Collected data
"""

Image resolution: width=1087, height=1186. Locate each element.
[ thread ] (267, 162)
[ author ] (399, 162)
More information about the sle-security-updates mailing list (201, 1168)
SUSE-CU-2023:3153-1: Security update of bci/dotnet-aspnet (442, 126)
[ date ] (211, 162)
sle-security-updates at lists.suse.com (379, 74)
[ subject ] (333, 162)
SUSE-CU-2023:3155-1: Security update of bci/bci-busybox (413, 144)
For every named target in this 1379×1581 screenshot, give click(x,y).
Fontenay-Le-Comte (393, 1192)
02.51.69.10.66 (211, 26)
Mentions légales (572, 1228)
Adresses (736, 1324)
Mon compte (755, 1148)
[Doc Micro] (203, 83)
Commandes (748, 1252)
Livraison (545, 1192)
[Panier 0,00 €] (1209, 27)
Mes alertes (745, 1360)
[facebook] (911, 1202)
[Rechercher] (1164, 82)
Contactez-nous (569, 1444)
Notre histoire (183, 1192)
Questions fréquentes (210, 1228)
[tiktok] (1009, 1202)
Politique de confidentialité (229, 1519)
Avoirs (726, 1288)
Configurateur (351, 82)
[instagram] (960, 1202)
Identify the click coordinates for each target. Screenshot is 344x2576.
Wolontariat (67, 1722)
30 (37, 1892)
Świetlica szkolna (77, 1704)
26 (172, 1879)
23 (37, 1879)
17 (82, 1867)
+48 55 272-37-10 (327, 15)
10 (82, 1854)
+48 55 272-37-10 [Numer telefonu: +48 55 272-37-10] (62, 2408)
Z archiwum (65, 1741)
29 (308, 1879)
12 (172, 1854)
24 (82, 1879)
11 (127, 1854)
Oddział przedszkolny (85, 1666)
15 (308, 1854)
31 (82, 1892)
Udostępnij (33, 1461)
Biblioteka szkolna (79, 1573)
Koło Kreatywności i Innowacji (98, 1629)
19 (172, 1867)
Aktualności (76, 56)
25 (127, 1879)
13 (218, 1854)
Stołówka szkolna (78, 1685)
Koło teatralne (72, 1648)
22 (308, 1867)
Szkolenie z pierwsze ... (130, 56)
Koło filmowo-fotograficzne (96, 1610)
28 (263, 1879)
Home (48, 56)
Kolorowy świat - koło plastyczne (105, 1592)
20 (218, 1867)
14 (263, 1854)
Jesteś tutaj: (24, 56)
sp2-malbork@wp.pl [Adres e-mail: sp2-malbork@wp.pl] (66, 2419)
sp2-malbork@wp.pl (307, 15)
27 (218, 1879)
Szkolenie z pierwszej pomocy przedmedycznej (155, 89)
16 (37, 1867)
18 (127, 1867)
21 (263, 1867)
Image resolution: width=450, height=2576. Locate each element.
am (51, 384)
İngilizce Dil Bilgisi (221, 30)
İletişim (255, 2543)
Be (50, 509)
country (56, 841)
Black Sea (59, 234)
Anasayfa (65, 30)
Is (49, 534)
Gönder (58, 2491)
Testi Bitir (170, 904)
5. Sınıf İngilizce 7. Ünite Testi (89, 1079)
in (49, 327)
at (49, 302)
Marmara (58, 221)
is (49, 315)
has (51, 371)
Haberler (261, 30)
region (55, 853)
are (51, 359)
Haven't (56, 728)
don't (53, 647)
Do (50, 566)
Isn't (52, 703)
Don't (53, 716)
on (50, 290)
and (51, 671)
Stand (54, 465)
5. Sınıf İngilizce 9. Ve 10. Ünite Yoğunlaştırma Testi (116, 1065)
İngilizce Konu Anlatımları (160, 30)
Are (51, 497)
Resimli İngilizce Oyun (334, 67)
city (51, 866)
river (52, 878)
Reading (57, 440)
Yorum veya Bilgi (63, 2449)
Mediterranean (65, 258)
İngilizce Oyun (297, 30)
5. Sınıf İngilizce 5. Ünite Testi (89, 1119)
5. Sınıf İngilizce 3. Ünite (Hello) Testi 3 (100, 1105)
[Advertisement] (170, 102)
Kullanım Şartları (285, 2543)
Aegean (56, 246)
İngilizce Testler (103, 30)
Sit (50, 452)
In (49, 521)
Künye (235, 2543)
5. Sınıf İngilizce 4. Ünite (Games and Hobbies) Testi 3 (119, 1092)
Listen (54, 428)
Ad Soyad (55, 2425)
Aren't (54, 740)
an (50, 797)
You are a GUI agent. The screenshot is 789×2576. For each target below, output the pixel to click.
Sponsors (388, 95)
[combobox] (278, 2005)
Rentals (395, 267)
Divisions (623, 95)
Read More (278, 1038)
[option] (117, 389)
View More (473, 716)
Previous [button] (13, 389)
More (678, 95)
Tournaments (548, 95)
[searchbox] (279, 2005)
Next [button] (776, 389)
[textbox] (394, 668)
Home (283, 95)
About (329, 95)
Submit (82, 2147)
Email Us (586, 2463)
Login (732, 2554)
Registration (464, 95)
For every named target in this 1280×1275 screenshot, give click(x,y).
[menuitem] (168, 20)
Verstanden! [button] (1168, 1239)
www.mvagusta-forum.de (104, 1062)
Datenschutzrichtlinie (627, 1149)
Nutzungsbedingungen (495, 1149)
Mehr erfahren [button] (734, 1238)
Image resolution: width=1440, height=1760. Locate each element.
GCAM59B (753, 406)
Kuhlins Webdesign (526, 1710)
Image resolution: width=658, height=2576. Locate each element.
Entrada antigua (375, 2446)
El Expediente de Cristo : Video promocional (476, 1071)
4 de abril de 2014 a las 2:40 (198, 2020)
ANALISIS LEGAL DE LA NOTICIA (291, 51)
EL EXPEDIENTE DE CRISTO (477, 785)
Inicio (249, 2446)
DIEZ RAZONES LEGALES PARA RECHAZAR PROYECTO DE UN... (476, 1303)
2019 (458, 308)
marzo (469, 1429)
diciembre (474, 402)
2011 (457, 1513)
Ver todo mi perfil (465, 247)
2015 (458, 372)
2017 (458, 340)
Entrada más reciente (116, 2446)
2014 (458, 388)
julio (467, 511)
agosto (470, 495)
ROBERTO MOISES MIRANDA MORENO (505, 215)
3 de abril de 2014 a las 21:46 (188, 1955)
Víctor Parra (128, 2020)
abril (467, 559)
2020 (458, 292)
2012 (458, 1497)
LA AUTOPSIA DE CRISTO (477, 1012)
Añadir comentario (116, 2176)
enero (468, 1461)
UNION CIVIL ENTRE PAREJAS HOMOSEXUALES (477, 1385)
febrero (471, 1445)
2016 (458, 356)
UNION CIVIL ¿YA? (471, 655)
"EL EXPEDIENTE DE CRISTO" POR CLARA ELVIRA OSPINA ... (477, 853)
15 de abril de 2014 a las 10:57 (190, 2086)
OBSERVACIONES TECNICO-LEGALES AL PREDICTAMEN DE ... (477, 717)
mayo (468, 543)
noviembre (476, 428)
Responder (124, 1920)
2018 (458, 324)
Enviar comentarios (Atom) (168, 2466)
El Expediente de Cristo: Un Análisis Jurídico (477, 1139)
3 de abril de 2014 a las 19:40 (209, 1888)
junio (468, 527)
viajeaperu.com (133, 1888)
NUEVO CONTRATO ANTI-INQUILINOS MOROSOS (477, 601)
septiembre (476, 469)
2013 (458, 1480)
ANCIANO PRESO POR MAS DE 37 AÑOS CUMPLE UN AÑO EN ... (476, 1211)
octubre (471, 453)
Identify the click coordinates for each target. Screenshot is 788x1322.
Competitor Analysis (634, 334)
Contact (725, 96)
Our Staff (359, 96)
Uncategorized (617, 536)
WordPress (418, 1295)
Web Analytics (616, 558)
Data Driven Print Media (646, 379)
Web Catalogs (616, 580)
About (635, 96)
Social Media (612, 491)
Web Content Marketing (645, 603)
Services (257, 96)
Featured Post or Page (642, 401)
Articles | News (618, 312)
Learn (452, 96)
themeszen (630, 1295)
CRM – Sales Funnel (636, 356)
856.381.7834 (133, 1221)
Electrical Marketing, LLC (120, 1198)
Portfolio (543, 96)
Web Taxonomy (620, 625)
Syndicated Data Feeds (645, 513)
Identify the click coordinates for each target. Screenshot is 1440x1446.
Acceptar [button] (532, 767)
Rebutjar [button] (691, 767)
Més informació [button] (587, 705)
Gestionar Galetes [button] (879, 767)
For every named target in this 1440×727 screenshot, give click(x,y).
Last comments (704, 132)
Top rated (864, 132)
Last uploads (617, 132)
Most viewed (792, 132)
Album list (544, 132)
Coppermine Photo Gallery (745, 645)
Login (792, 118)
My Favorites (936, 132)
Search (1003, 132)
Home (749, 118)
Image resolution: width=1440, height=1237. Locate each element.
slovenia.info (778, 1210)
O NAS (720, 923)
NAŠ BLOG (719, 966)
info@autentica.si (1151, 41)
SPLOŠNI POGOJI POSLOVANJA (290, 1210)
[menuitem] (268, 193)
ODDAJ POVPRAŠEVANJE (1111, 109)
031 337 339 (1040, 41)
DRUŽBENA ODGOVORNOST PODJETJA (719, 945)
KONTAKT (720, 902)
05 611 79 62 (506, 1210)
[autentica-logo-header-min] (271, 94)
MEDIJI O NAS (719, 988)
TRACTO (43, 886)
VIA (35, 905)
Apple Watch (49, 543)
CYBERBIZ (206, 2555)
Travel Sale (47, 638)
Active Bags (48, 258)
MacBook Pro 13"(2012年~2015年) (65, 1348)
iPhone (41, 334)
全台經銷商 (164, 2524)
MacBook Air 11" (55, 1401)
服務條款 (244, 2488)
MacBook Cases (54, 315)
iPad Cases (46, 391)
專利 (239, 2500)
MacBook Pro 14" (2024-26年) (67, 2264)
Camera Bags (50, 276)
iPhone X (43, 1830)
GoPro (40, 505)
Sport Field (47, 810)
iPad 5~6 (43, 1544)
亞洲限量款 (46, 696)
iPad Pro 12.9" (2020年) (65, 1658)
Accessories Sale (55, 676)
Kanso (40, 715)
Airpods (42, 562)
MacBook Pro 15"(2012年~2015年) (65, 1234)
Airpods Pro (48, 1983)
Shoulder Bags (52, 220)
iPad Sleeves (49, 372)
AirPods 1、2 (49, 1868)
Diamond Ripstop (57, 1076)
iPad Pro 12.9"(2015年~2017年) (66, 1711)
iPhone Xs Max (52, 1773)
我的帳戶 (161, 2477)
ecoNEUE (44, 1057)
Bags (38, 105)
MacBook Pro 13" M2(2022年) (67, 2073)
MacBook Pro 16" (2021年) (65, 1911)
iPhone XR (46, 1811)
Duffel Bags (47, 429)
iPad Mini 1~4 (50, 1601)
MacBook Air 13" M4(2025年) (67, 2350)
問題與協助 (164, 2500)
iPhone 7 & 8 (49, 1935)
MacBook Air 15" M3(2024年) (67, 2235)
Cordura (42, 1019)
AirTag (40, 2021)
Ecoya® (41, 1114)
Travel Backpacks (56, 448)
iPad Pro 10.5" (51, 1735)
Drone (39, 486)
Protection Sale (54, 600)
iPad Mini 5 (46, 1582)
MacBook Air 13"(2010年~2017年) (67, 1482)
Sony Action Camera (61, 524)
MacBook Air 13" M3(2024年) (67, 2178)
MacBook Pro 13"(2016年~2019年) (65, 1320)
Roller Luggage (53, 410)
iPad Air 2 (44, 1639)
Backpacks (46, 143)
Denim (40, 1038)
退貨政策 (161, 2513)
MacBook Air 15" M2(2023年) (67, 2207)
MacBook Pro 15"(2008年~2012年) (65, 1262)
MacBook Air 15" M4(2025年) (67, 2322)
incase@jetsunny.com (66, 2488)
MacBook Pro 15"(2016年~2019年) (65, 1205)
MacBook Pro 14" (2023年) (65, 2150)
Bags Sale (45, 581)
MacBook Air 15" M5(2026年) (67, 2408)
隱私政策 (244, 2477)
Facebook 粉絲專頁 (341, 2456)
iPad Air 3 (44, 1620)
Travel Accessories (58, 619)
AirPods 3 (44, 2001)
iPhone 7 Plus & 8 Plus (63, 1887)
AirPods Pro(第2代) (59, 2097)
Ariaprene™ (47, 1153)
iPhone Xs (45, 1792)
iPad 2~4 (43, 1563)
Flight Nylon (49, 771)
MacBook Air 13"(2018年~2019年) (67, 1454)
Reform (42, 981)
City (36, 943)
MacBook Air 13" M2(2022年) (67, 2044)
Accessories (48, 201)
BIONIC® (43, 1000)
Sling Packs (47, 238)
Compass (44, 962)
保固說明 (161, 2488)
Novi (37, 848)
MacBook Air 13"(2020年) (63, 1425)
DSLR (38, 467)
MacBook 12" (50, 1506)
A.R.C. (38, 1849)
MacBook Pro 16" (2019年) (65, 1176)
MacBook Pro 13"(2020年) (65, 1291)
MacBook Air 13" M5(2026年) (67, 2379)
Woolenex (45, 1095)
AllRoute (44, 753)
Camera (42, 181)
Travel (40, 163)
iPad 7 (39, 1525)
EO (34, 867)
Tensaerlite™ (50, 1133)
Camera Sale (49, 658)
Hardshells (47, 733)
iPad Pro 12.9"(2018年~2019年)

"""

Return each line in the records that holds the string "named".

For every named target in this 1379×1581 screenshot, give click(x,y).
For every named target in this 1280×1275 screenshot, give click(x,y).
For every named target in this 1440×727 screenshot, give click(x,y).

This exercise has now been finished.